Tuesday, December 29, 2009
Entry Points
For the artist, every drawing has an entry point. I've found it's relatively easy to get used to and fall back on the same entry points. The question is whether the fall back is merely convenient, an easy place to start, or whether it is meaningful. I am not always sure about my own entry points; when I try to shake them up, I often end up back at variations.
Wednesday, December 23, 2009
Pairing
Tuesday, December 22, 2009
Sunday, December 20, 2009
Tuesday, December 15, 2009
Looking at Oliski and Color Strategy
I found theses quotes attributed to him:
"There is value in long years of obscurity, if one doesn't go insane or suicidal, in that, simply because nobody is looking, the habit of fooling around and trying things out gets ingrained."
And from Time Magazine, "Olitski recalls a conversation in 1965: 'I said I would like my painting to have the appearance of being just color. Then I remarked that if only I could spray some color into the air and somehow it would remain suspended, that's what I would want. Just color by itself. I thought it was amusing, and so did everyone else. But that evening, going to sleep, it occurred to me that it was a serious notion.'"
When I started painting, after getting past basic technique, and thinking about what I wanted to paint, I remember thinking that I wanted to draw/paint (translate) space between things as material in itself, without the things defining it. Color strategy affords that possibility, as Oliski's work shows. As does Olaf Eliason's work with light, mists and mirrors -- his particles in space are material, suspended as Oliski had wished for his sprays of color.

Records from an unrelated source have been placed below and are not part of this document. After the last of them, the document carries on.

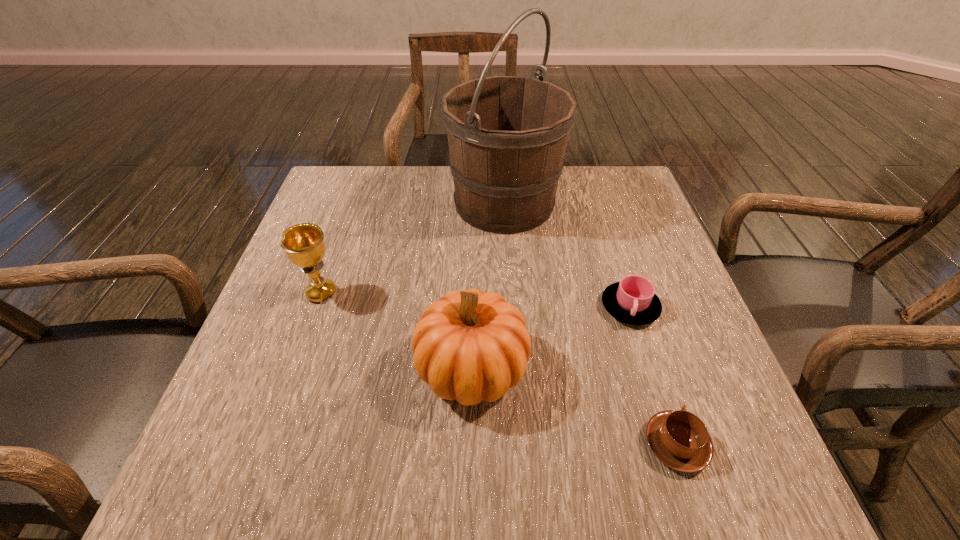 I want to click on vacant space at the far edge of the desktop, so click(401, 209).

Locate an element on the screen. This screenshot has height=540, width=960. vacant point at the left edge is located at coordinates (269, 319).

You are a GUI agent. You are given a task and a screenshot of the screen. Output one action in this format:
    pyautogui.click(x=<x>, y=<y>)
    Task: Click on the vacant space at the right edge of the desktop
    
    Given the screenshot: What is the action you would take?
    pyautogui.click(x=636, y=333)

This screenshot has height=540, width=960. In order to click on free space at the near left corner of the desktop in this screenshot , I will do `click(251, 469)`.

The height and width of the screenshot is (540, 960). Find the location of `vacant space at the far right corner of the desktop`. vacant space at the far right corner of the desktop is located at coordinates pos(636,184).

Where is `free space at the near right corner of the desktop`? free space at the near right corner of the desktop is located at coordinates (679, 477).

The image size is (960, 540). Identify the location of unoccupied position between the pumpkin and the cappuccino. (574, 406).

You are a GUI agent. You are given a task and a screenshot of the screen. Output one action in this format:
    pyautogui.click(x=<x>, y=<y>)
    Task: Click on the vacant area between the bucket and the cappuccino
    This screenshot has height=540, width=960.
    Given the screenshot: What is the action you would take?
    pyautogui.click(x=590, y=323)

Identify the location of free space that is in between the farthest object and the cup. (567, 255).

Locate an element on the screen. The width and height of the screenshot is (960, 540). empty space that is in between the third shortest object and the bucket is located at coordinates (413, 248).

But it is a different, and it would seem to me more difficult to solve, puzzle when working with the physical materiality of paint as opposed to light and as opposed to digital pixels that make it seem much easier.
Monday, December 14, 2009
Marks on Walls and in Space
The coming end of the year oddly has me evaluating where my work is heading at the onset in intention, including peripheral intentions. Today, I have ended up thinking about the way my marks seem to need to be connected to shape and form, even a single mark is part of a larger shape or form when I consider making the mark, when I place the mark, when I step back from mark. When can one properly placed mark be enough to hold a wall or space?
Sunday, December 13, 2009
Choices: Creation and Presentation
First, an arts professional recommended an artist leave out certain work that fit chronologically but distracted conceptually from a catalogue; this I view as pure and necessary critical presentation editing.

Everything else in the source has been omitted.